In reply to which Abby smiles knowingly. “She's not being given much choice, is she?” She's nosing the Escalade into Forest Hills, the leafy subdivision where they've been in the same house since moving here from Austin, when her “lifetime companion” Cary was headhunted by Boeing.

“I guess not,” Lewis admits. When they broke up a year later, Cary moved to Seattle but Abby stayed on here—along with Lewis and Seth, “her boys.”

There are more pickup trucks in the driveways than he remembers ever seeing at once, shiny Fords and Dodges, red or black. Bass boats under tarpaulins, trailers with plywood siding. The tone is no-nonsense, stowed and lashed down, like military housing. There are no other cars on the streets, no one out walking. But fireflies throb in the twilit yards.

It hits him as they approach their street: they've driven home from the airport without talking about Seth, the latest meds, whether there's been any recent “ideation.” In an email she sent Lewis two weeks ago, Abby announced that she had landed Seth a summer job at a kind of art school/spa for the wealthy on a former ranch near Vail. Mornings, he models for life drawing classes; afternoons, he does lawn and pool maintenance. The nude modeling Lewis can picture. That actually suits Seth to a T. It's the laboring in the summer heat for an hourly wage that resists coming into focus. Has Seth ever even had a job? Yes, as a dishwasher, and he quit halfway through the first shift. He's tried competitive skateboarding, he's tried modeling for catalogues. He's tried singing in a band, he's tried acting. He looked into applying to art schools, bringing a portfolio of drawings to New York. None of it has come to anything. Lewis holds out a squalid little hope that Seth will become a rock or film star but will settle for his survival at this point. Meanwhile, he's really glad he's out of town.

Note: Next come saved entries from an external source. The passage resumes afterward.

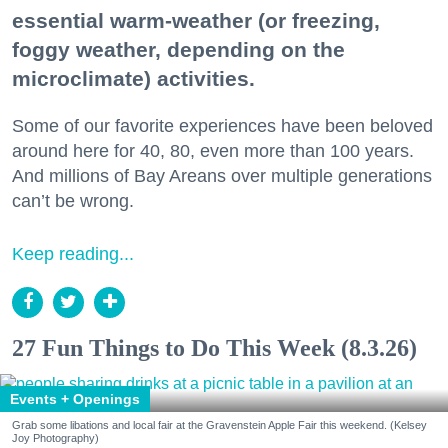
essential warm-weather (or freezing,
foggy weather, depending on the
microclimate) activities.
Some of our favorite experiences have been beloved
around here for 40, 80, even more than 100 years.
And millions of Bay Areans over multiple generations
can’t be wrong.
Keep reading...
27 Fun Things to Do This Week (8.3.26)
Events + Openings
Grab some libations and local fair at the Gravenstein Apple Fair this weekend. (Kelsey
Joy Photography)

But suddenly Abby is braking and here Seth is, waving his arms in the middle of the street as if flagging down a car on a country road. His blue jeans ride low over white boxers and covering his collarbone is a swath of new-tattoo bandage, which glows faintly in the dusk. Tats everywhere, including part of his face, so that his lithe, fat-free body is nearly black with ink. He has a short-cropped, hacked-at looking haircut, which, if it's meant to diminish a handsomeness that verges on pretty, just gives it something to triumph over. He looks like a squatter punk parachuted into Kansas from the Haight or the East Village.

“He showed up a couple of days ago,” Abby says helplessly. “He wanted to surprise you.” She must have worried Lewis wouldn't come if he knew. Lewis sighs and rakes a hand through his hair, playing the part, but in fact he feels a sort of all-bets-are-off happiness at the sight of his brother.

Seth has his arms braced on the grill as if he brought the car to a halt with super-human strength. He springs onto the hood and makes a “forward, ho!” chop with one arm, a gesture Lewis saw a tank driver make on CNN during the invasion of Iraq.